相手の話を少し聞いたり、少し意見を述べたりするくらいで、知り合いから報酬をいただくわけにはいかない。仕事というより、人付き合いだと思って割り切っている。
それよりも悩ましいのは、最近急増している廃業の相談だ。私はホームページなどで「廃業の相談に乗ります」と謳っているわけでなく、昨年まで廃業の相談は年1件あるかないかだった。ところが、今年になって、コロナ禍のゼロゼロ融資の返済が本格的に始まったことを受けて、月1件以上のペースで相談をいただいている。
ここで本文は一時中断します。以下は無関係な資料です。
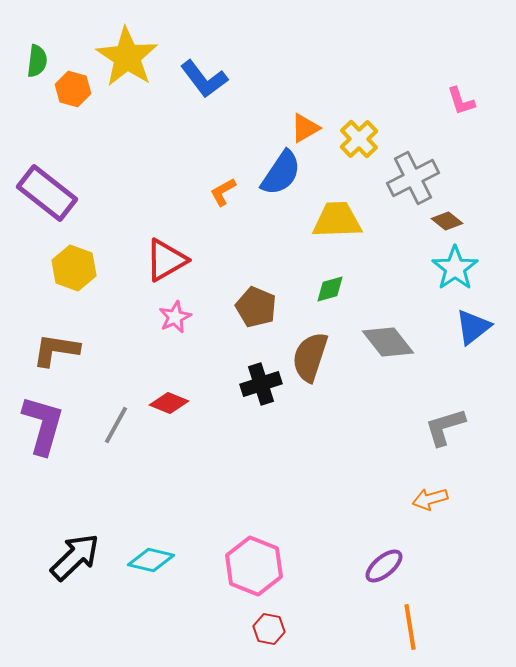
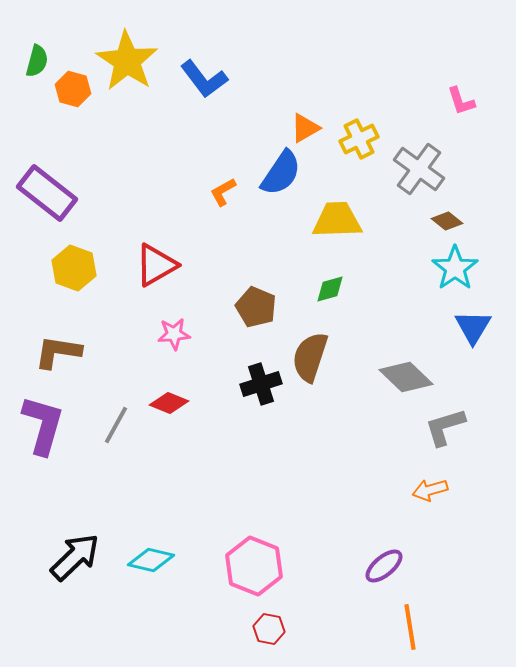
yellow star: moved 4 px down
green semicircle: rotated 8 degrees clockwise
yellow cross: rotated 18 degrees clockwise
gray cross: moved 6 px right, 9 px up; rotated 27 degrees counterclockwise
red triangle: moved 10 px left, 5 px down
pink star: moved 1 px left, 17 px down; rotated 20 degrees clockwise
blue triangle: rotated 21 degrees counterclockwise
gray diamond: moved 18 px right, 35 px down; rotated 8 degrees counterclockwise
brown L-shape: moved 2 px right, 2 px down
orange arrow: moved 9 px up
廃業相談に来る会社は、たいてい後継者不在で、経営状態が悪化し、借金が資産を上回っている。こういう場合、廃業して資産を処分したら借金だけが残り、経営者には、自殺して保険金で借金を返す、自己破産する、夜逃げする、というくらいしか選択肢が残っていない。相談者は「何とか借金から逃れる方法はありませんか?」と藁をもすがる気持ちで相談してくる。
しかし、借金を誰かに押し付けて自分だけ無傷で生き延びるというウルトラCがあるはずもない(法的に危ない橋を渡るなら別)。私は自殺・自己破産・夜逃げといった選択肢を淡々と説明する。すると相談者は「やっぱりだめですか…」と打ちひしがれて帰っていく。もちろん、そういう方から相談料をいただくわけにはいかない。危機から脱出できなかった相談者も、お役に立てなかった私も、モヤモヤが残る。
同僚などから、「金にならない、モヤモヤするだけの相談なんて、断れば良いのに」と言われる。しかし、私は時間が許す限り相談に応じている。私のような冷酷で金にうるさい人間でも、困っている人がいたら助けたいという気持ちがあるようだ。
一方、「かなり金になる相談」もある。たとえば、大手企業の中期経営計画や新規事業開発のプロジェクトに呼ばれてアドバイスをすると、数日間の稼働で数百万円という報酬になる。
では、こうした「かなり金になる相談」が価値の高い仕事かというと、そうでもない。大手企業には優秀な人材が多く、プライドも高いので、私のアドバイスを聞いて「そんなことわかっているよ」という顔をしている。結局、「ちゃんと外部の人間の意見を聞いて話を進めました」という社内的なエクスキューズを得るために、高い報酬を払ってくれているのだろう。
このように、「金にならない相談」も「かなり金になる相談」も、相談者にとって気休めくらいしか価値がなく、「相談して時間の無駄だった」ということである。
私は廃業しようかという劣悪な企業と一流の大手企業という両極端なところから相談を受けているので、こういうことが起こっているのであって、両者の中間では、相談にはそれなりの価値があるのだろうか。ともあれ、相談(コンサルティング)の価値について大いに考えさせられる。